LEESBURG, Va. (PAI) -- Denouncing secret agreements that harm workers and consumers and are negotiated behind closed doors, unionists and their allies protested at the Sept. 9 start of the latest round of talks on a planned Trans-Pacific Pact (TPP).
The TPP talks held in a secluded conference center in the D.C. suburb of Leesburg, Va., feature the Democratic Obama administration negotiating with nations around the Pacific Ocean - such as Vietnam, Brunei, Singapore and Australia - on a trade pact that would lack enforceable worker rights, among other huge holes.
Chanting "Flush the TPP," protesters denounced the trade pact, the Metro Washington Central Labor Council reported. The group said the closed-door session in Leesburg - scheduled to last for a week-was "back-room deal making for the 1%."
"If the TPP continues it is highly likely to offshore good-paying US jobs to low wage countries, deregulate Wall Street banks, displace family farmers" and more, added D.C. Jobs With Justice Executive Director Nikki Daruwala.

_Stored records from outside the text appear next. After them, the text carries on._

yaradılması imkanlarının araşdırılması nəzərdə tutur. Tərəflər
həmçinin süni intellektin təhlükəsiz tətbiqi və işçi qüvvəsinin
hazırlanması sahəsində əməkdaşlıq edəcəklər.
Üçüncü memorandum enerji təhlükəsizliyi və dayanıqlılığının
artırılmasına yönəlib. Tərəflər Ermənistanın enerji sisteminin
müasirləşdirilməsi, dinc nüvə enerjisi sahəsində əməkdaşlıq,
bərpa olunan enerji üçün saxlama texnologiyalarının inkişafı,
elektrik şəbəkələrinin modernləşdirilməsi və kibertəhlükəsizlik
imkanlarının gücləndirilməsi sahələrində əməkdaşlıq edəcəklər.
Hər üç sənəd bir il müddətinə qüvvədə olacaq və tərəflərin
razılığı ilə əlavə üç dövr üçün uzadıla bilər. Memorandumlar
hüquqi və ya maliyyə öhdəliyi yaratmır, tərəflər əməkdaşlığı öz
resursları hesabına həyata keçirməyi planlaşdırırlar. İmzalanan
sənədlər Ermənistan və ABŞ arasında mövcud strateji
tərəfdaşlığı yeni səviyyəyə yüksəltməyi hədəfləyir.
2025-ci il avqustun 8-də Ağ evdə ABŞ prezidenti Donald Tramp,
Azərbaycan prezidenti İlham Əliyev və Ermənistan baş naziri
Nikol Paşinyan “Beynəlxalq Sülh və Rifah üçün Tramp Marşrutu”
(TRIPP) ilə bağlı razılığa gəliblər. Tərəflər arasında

Besides JWJ, a wide range of unions led by the Communications Workers was a large part of the protest. It was the second such popular protest against closed-door TPP sessions in two months.
The prior one, in San Diego, also focused on the fact that the Obama administration's U.S. Trade Representative's office let corporate lobbyists into the talks as "observers" while keeping workers, consumers and other citizens out.
CWA pursued that theme in marshaling unionists for the protest in Leesburg.
"Right now, the TPP is being negotiated behind closed doors. Only a handful of corporate lobbyists and trade officials have been able to see the details of the trade pact," the union said.
"This exclusive group includes lobbyists from Verizon, who want to make sure the TPP makes it even easier to offshore call center and tech support jobs. The pact would create even more incentives for corporations to offshore manufacturing and service sector jobs and put even more pressure on workers' wages, benefits and collective bargaining rights," the union added. "It's time for the negotiators to hear from the people who will be most affected by this deal," CWA concluded.